- [WHAT YOU NEED TO DO] Every line below from the one with "Ähnliche Beiträge" through the one with "Dirham Oud – 100ml – Eau de Parfum – Ard Al" is to be repeated exactly, with no picture among them.

- [INFORMATION PROVIDED]
-*-

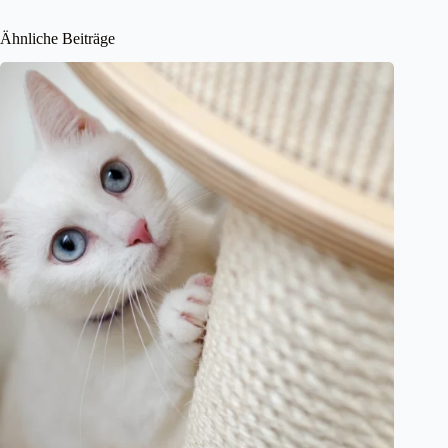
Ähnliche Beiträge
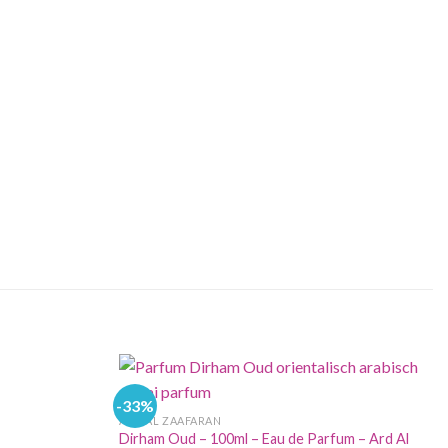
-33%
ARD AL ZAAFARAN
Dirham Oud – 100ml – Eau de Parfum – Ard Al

-*-

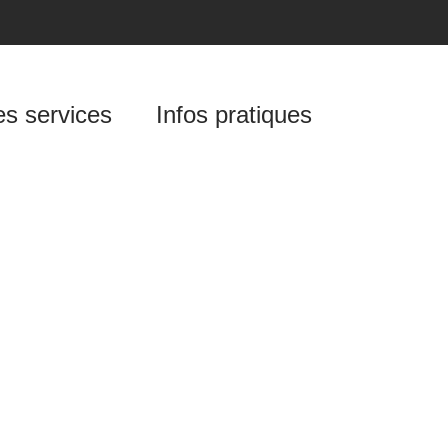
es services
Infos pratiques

-*-

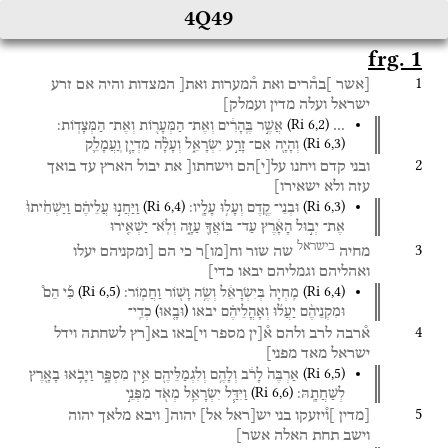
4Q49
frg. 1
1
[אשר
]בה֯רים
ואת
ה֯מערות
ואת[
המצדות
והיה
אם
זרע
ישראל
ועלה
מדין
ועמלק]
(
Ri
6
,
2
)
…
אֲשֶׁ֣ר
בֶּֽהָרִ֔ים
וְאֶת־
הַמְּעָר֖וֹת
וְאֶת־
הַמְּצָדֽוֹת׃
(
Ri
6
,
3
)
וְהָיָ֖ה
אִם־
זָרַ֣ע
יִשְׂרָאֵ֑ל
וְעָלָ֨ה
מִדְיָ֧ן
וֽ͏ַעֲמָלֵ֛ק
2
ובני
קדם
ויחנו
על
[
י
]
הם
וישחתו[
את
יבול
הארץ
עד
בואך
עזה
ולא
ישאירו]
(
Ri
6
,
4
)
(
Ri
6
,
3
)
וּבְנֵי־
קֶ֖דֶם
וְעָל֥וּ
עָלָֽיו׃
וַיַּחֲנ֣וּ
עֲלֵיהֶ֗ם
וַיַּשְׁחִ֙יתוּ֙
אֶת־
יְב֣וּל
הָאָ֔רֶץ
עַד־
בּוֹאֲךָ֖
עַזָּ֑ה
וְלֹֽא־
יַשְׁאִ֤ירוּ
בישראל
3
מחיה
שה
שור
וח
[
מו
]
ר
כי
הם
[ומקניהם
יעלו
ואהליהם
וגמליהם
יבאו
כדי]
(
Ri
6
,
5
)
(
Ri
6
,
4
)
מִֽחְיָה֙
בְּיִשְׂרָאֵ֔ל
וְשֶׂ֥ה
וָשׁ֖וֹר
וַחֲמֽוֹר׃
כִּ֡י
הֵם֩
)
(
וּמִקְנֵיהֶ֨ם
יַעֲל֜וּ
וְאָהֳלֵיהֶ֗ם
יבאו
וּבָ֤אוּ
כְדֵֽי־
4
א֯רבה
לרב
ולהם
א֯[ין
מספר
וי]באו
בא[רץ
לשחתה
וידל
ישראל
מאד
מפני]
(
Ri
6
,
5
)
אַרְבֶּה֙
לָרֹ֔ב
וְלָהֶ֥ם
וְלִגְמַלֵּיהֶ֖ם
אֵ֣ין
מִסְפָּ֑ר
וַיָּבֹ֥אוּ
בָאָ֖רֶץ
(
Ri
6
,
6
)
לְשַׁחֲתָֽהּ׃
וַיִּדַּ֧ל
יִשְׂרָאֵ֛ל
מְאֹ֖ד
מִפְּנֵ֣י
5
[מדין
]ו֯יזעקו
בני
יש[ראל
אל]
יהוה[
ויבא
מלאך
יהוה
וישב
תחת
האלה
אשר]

-*-

- [ANSWER SPACE]
Ähnliche Beiträge
-33%
ARD AL ZAAFARAN
Dirham Oud – 100ml – Eau de Parfum – Ard Al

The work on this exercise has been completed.